Sajhë (ou Baillard) ficou nos olhando, ignorando totalmente a fila que se formara diante dele. Eu estava muito assustada e me afastei, mas não totalmente. Só o suficiente para ficar longe do campo de visão de Marie-Cécile e Baillard. Queria observá-los melhor, observá-los um pouco mais. Aos poucos fui me aproximando sem que eles percebessem e foi quando ouvi Marie-Cécile falar:

— Mais uma intrometida. Por causa desse livro minha vida está virando um calvário. Acho que vou me mudar de Chartres.

— Pelo menos ela não descobriu nada sobre o segredo do Graal — Baillard respondeu. — Afinal, se não fossem eles não estaríamos vivos agora. Nós dois teríamos morrido naquela confusão no Pic de Soularac. Eu, graças ao tiro que você me deu.
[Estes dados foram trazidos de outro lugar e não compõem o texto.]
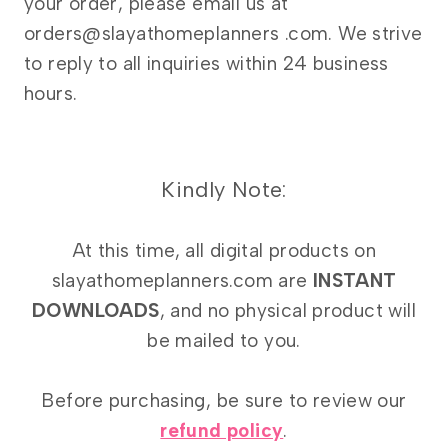
your order, please email us at
orders@slayathomeplanners .com. We strive
to reply to all inquiries within 24 business
hours.
Kindly Note:
At this time, all digital products on
slayathomeplanners.com are
INSTANT
DOWNLOADS
, and no physical product will
be mailed to you.
Before purchasing, be sure to review our
refund policy
.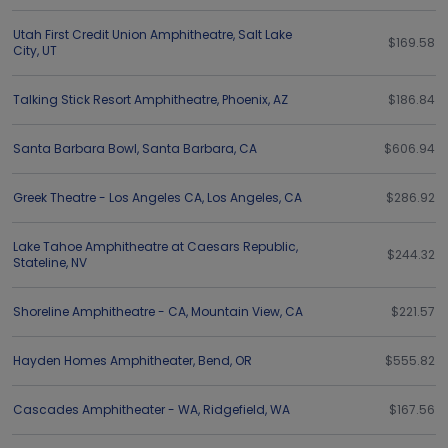
Utah First Credit Union Amphitheatre
,
Salt Lake
$169.58
City
,
UT
Talking Stick Resort Amphitheatre
,
Phoenix
,
AZ
$186.84
Santa Barbara Bowl
,
Santa Barbara
,
CA
$606.94
Greek Theatre - Los Angeles CA
,
Los Angeles
,
CA
$286.92
Lake Tahoe Amphitheatre at Caesars Republic
,
$244.32
Stateline
,
NV
Shoreline Amphitheatre - CA
,
Mountain View
,
CA
$221.57
Hayden Homes Amphitheater
,
Bend
,
OR
$555.82
Cascades Amphitheater - WA
,
Ridgefield
,
WA
$167.56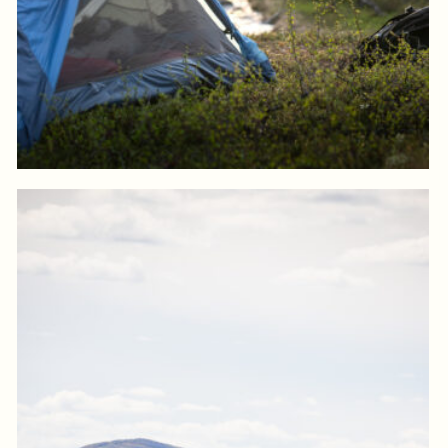
Log in to add to favorites
View product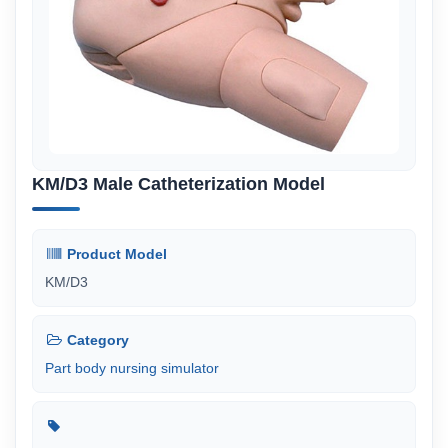
KM/D3 Male Catheterization Model
Product Model
KM/D3
Category
Part body nursing simulator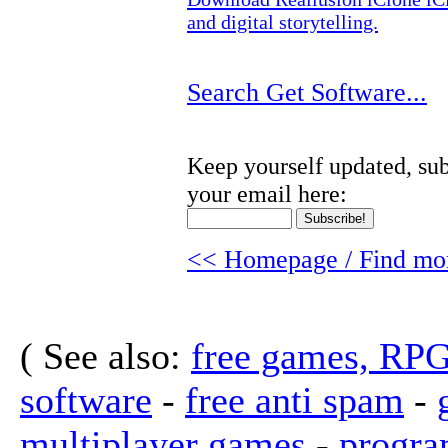
and digital storytelling.
Search Get Software...
Keep yourself updated, sub
your email here:
<< Homepage / Find mor
( See also:
free games, RP
software
-
free anti spam
-
multiplayer games
-
progra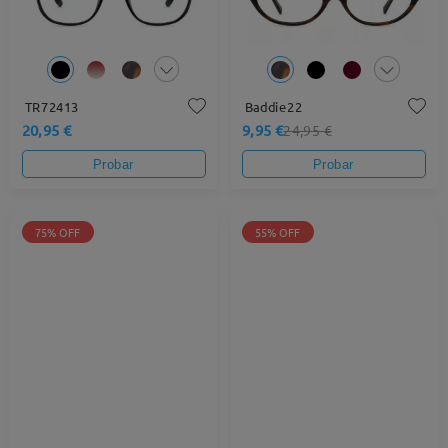
TR72413
Baddie22
20,95 €
9,95 €
24,95 €
Probar
Probar
75% OFF
55% OFF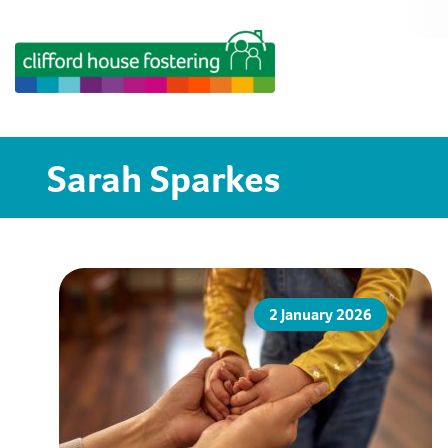
Sarah Sparkes
2 January 2026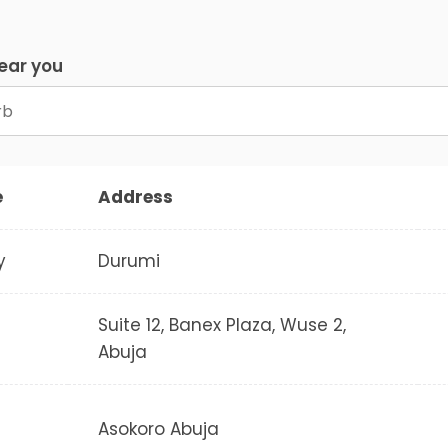
near you
e
Address
y
Durumi
Suite 12, Banex Plaza, Wuse 2,
Abuja
Asokoro Abuja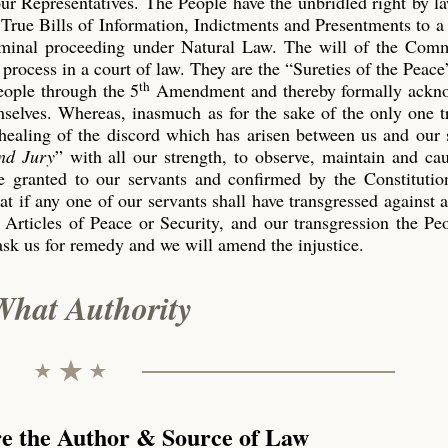
our Representatives. The People have the unbridled right by l
True Bills of Information, Indictments and Presentments to a
riminal proceeding under Natural Law. The will of the Co
process in a court of law. They are the “Sureties of the Peace
th
eople through the 5
Amendment and thereby formally ackn
emselves. Whereas, inasmuch as for the sake of the only one 
 healing of the discord which has arisen between us and our 
nd Jury
” with all our strength, to observe, maintain and ca
 granted to our servants and confirmed by the Constitution
t if any one of our servants shall have transgressed against 
 Articles of Peace or Security, and our transgression the P
ask us for remedy and we will amend the injustice.
What Authority
re the Author & Source of Law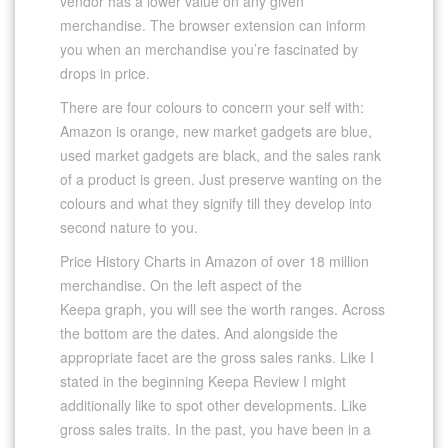
vendor has a lower value on any given
merchandise. The browser extension can inform
you when an merchandise you’re fascinated by
drops in price.
There are four colours to concern your self with:
Amazon is orange, new market gadgets are blue,
used market gadgets are black, and the sales rank
of a product is green. Just preserve wanting on the
colours and what they signify till they develop into
second nature to you.
Price History Charts in Amazon of over 18 million
merchandise. On the left aspect of the
Keepa graph, you will see the worth ranges. Across
the bottom are the dates. And alongside the
appropriate facet are the gross sales ranks. Like I
stated in the beginning Keepa Review I might
additionally like to spot other developments. Like
gross sales traits. In the past, you have been in a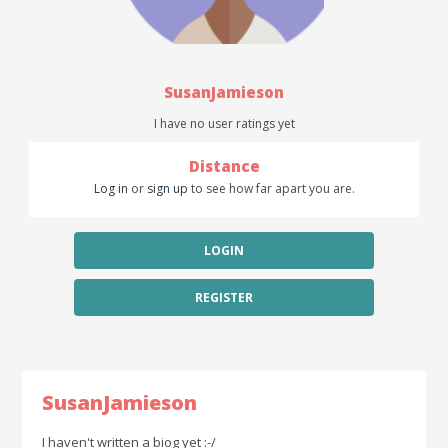
SusanJamieson
I have no user ratings yet
Distance
Log in
or
sign up
to see how far apart you are.
LOGIN
REGISTER
SusanJamieson
I haven't written a biog yet :-/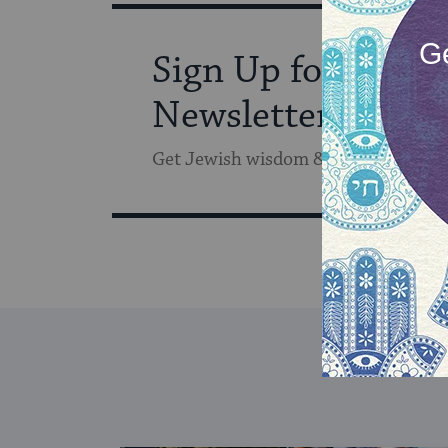
Sign Up for Our
Newsletter
Get Jewish wisdom & discovery in y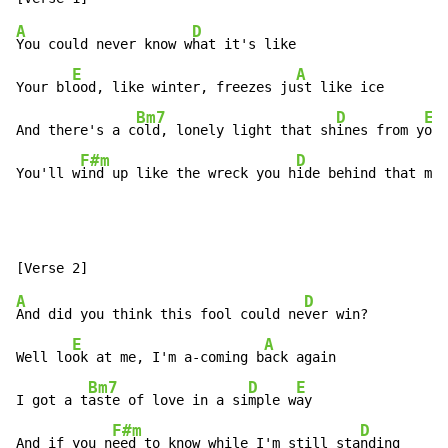
A
D
You could never know w
hat it's like

E
A
Your bl
ood, like winter, freezes ju
st like ice

Bm7
D
E
And there's a c
old, lonely light that sh
ines from y
ou

F#m
D
A
You'll w
ind up like the wreck you h
ide behind that m
as
A
D
And did you think this fool could ne
ver win?

E
A
Well lo
ok at me, I'm a-coming b
ack again

Bm7
D
E
I got a t
aste of love in a si
mple w
ay

F#m
D
And if you n
eed to know while I'm still sta
nding
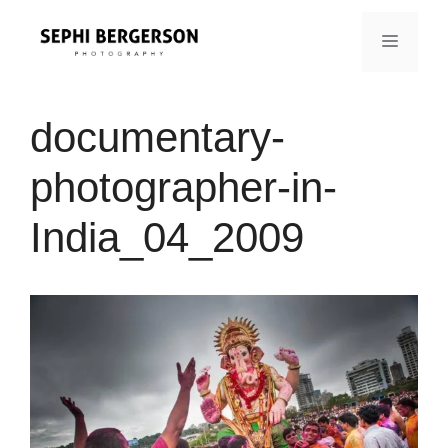
Skip
to
MENU
content
documentary-
photographer-in-
India_04_2009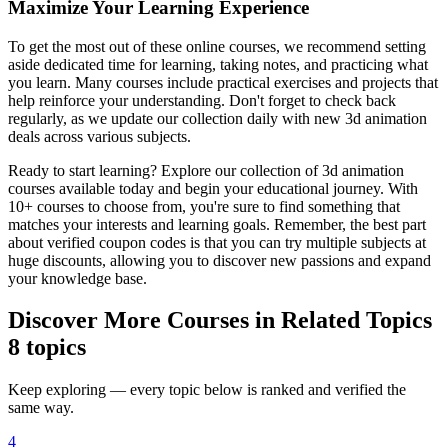
Maximize Your Learning Experience
To get the most out of these online courses, we recommend setting
aside dedicated time for learning, taking notes, and practicing what
you learn. Many courses include practical exercises and projects that
help reinforce your understanding. Don't forget to check back
regularly, as we update our collection daily with new 3d animation
deals across various subjects.
Ready to start learning? Explore our collection of 3d animation
courses available today and begin your educational journey. With
10+ courses to choose from, you're sure to find something that
matches your interests and learning goals. Remember, the best part
about verified coupon codes is that you can try multiple subjects at
huge discounts, allowing you to discover new passions and expand
your knowledge base.
Discover More Courses in Related Topics
8 topics
Keep exploring — every topic below is ranked and verified the
same way.
4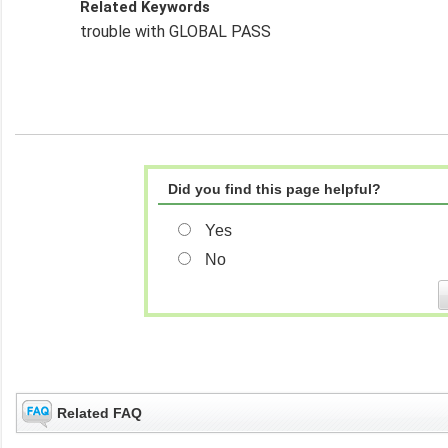
Related Keywords
trouble with GLOBAL PASS
Did you find this page helpful?
Yes
No
Related FAQ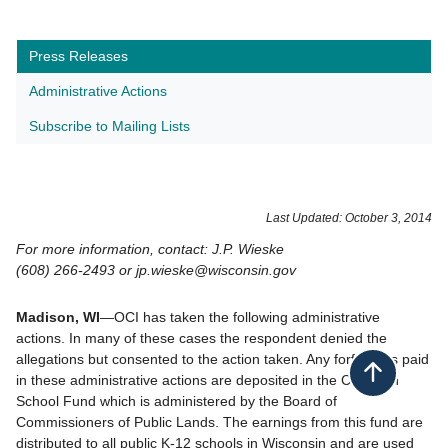
Press Releases
Administrative Actions
Subscribe to Mailing Lists
​Last Updated: October 3, 2014
For more information, contact: J.P. Wieske
(608) 266-2493 or jp.wieske@wisconsin.gov
Madison, WI
—OCI has taken the following administrative
actions. In many of these cases the respondent denied the
allegations but consented to the action taken. Any forfeitures paid
Back to top
in these administrative actions are deposited in the Common
School Fund which is administered by the Board of
Commissioners of Public Lands. The earnings from this fund are
distributed to all public K-12 schools in Wisconsin and are used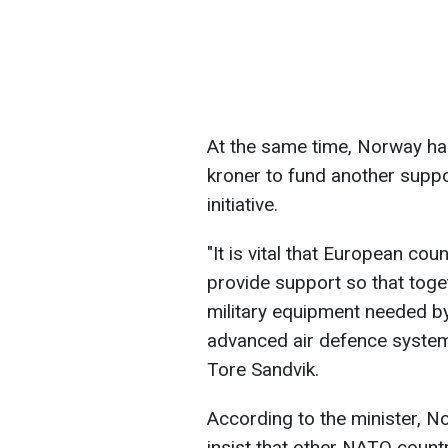
At the same time, Norway has
kroner to fund another supp
initiative.
"It is vital that European co
provide support so that toge
military equipment needed by 
advanced air defence system
Tore Sandvik.
According to the minister, 
insist that other NATO countr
— Você não era o meu alvo. E eu sabia que você não morreria por causa de um tiro. Assim como o desabamento só me causou arranhões e uma tipóia no braço esquerdo por dois meses.

— Foi tudo uma boa encenação — Baillard riu. — Mas tome cuidado para não me chamar mais de Sajhë. As pessoas podem suspeitar. Labirinto foi um best-seller mundial.

Pas a pas se va luènh — Marie-Cécile disse, meio debochada. — Continue autografando, Audric. Senão mais gente é capaz de desconfiar. Tenho quase certeza que quem contou a nossa história a Kate Mosse foi aquela inglesinha, a Alice Tanner. Um dia eu ainda vou acertar as contas com ela.

Nota de Flavia Andrade: Nossa colega "W@L" se inspirou nos capítulos finais de
LABIRINTO, de Kate Mosse, para descrever este encontro com Audric Baillard (Sajhë) e Marie-Cécile de l´Oradore, inimigos na ficção.